· News

LLoyds Banking Group considers dropping annual bonuses

Lloyds Banking Group is considering abandoning annual bonuses for senior staff, according to reports today.

The 40% taxpayer-owned bank is examining whether to extend the timeframe of longer-term incentives to up to 10 years, said the Financial Times, which has spoken to people asked about the plan.

The plan would align bankers’ pay with the long-term interests of shareholders. The FT said the idea is being put to investors as Lloyds seeks to prove to politicians and taxpayers that it is taking a more responsible attitude to the topic.

The news comes after the chairmen of five of the high street's biggest banks, including Lloyds Banking Group chairman Sir Win Bischoff (pictured), told delegates at the British Bankers’ Association annual conference there was a need to reassess pay and how profits were shared between management, employees and shareholders.

Speaking at that event last week Sir David Walker, chairman designate of Barclays, said the appropriateness of incentives must be analysed and structures where revenues were related to performance were fundamentally flawed and corrupt.

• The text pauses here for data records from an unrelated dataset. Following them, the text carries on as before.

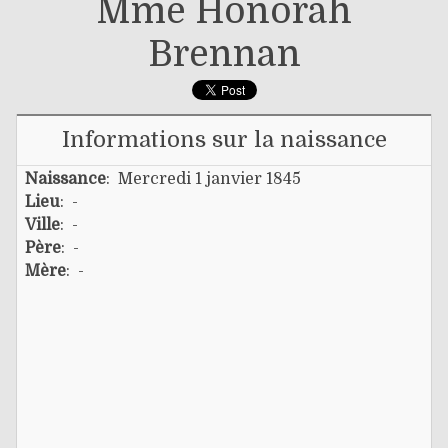
Mme Honorah
Brennan
Informations sur la naissance
Naissance
: Mercredi 1 janvier 1845
Lieu
: -
Ville
: -
Père
: -
Mère
: -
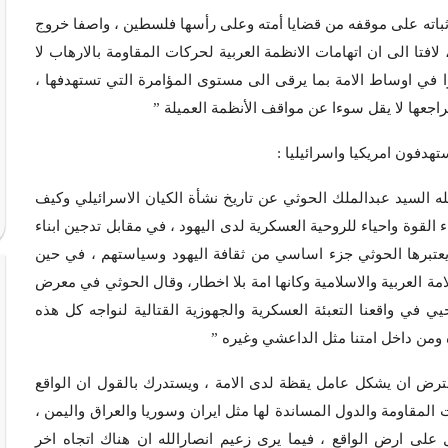
ثباته على موقفه من قضايا أمته وعلى رأسها فلسطين ، واصفا خروج
لافتا الى ان اتهامات الانظمة العربية لحركات المقاومة بالارهاب لا
 في اوساط الامة بما يرقى الى مستوى المؤامرة التي تستهدفها ،
جعها لا يقل سوءا عن مواقف الأنظمة العميلة ”
تهدفون امريكيا واسرائيليا :
 السيد عبدالملك الحوثي عن تاريخ نشأة الكيان الاسرائيلي وكيف
القوة واحياء للروحية العسكرية لدى اليهود ، في مقابل تدجين ابناء
لتي يعتبرها الحوثي جزء اساسي من ثقافة اليهود وسياستهم ، في حين
امة العربية والاسلامية وكانها امة بلا اخطار، وقال الحوثي في معرض
 في واقعنا التعبئة العسكرية والجهوزية القتالية لنواجه كل هذه
ه ومن داخل امتنا مثل الداعشي وغيره ”
فترض ان يشكل عامل يقظة لدى الامة ، ويستدرك بالقول ان الواقع
المقاومة والدول المساندة لها مثل ايران وسوريا والعراق واليمن ،
لى ارض الواقع ، فيما يرى زعيم انصارالله ان هناك اتجاه اخر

It is the responsibility of all remuneration committees to monitor developments and consider how bonus and incentive schemes should evolve. Lloyds Banking Group would only say: “We keep our remuneration plans under review at all times but have no current plans to change our structures and do not expect to do so in the foreseeable future.”

Speaking at the British Bankers’ Association conference KPMG UK head of financial services, Bill Michael, called for a new Banker’s Code that was relevant to today.

This would “create a common language to discuss what our banking culture is seeking to achieve”, “articulate clear measures, making it easier for our peers and public to hold us to account” and “frame the behaviours that should be rewarded through incentive structures” Michael said.

“Prudent companies rarely go bust. When faced with greater risk, they exhibit greater caution. They don’t put blind faith in complex models. They don’t reward themselves for huge bets on the market. When faced with ‘good times’ they build reserves for a rainy day,” he added.